Captain Regent of San Marino
- In office 1 April 2021 – 1 October 2021 Serving with Gian Carlo Venturini
- Preceded by: Alessandro Cardelli Mirko Dolcini
- Succeeded by: Francesco Mussoni Giacomo Simoncini

Personal details
- Born: 15 September 1970 (age 55) Piove di Sacco, Veneto, Italy
- Party: RETE Movement
- Spouse: Rebecca
- Children: 2
- Alma mater: University of Urbino

= Marco Nicolini =

Sammarinese politician

Marco Nicolini (born 15 September 1970) is a Sammarinese writer and politician and one of the Captains Regent with Gian Carlo Venturini from 1 April until 1 October 2021.

==Life==
Born in Piove di Sacco from Sammarinese father and Italian mother, and grew up in Padua, Italy, Nicolini graduated the Barbarigo Episcopal Institute of Padua and after that, the Faculty of Foreign Languages and Literatures at the University of Urbino.
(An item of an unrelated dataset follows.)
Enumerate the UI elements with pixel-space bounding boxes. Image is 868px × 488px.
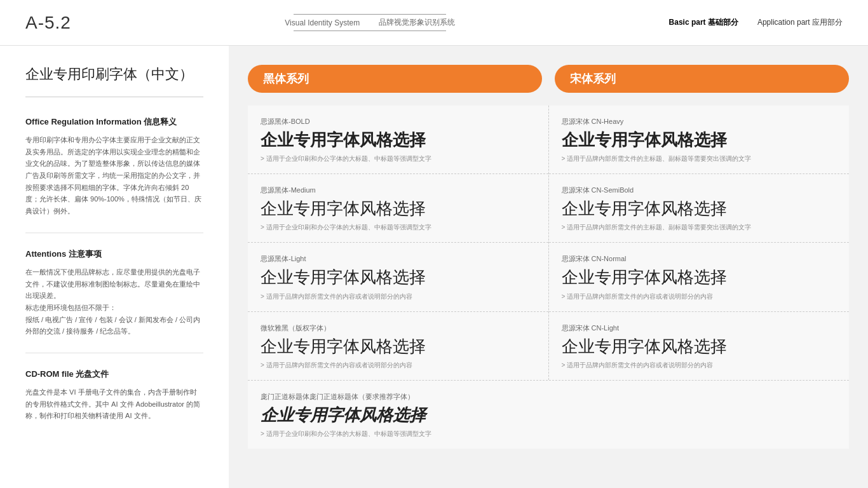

He worked in the tourism sector while residing in different countries and in 1999, at the age of twenty-eight, he returned to San Marino, and worked in two financial companies and a banking institution. Nicolini joined the RETE Movement and in 2016 he was elected a member of the Grand and General Council, where he held the position of a President of the San Marino Delegation at the Council of Europe, in Strasbourg.

Nicolini has published a book of boxing literature, along the lines of his Facebook page Nicolini Tells About Boxers, which has achieved some editorial success. Recently, by AIEP Edition, he published an anthology of short stories entitled Sottacqua.

He is married to Rebecca and is the father of two children.

Since 23 January 2023, he has been Vice-President of the Parliamentary Assembly of the Council of Europe.

==Publications ==
- "Storie di pugili" (2018)
- "Sottacqua" (2020)
- "Mille pugili" (2022)
- "Il contrario di Benny" (2024)

== Honours ==
=== Foreign honours ===
- Italy : Knight Grand Cross with Collar of the Order of Merit of the Italian Republic (16 June 2021)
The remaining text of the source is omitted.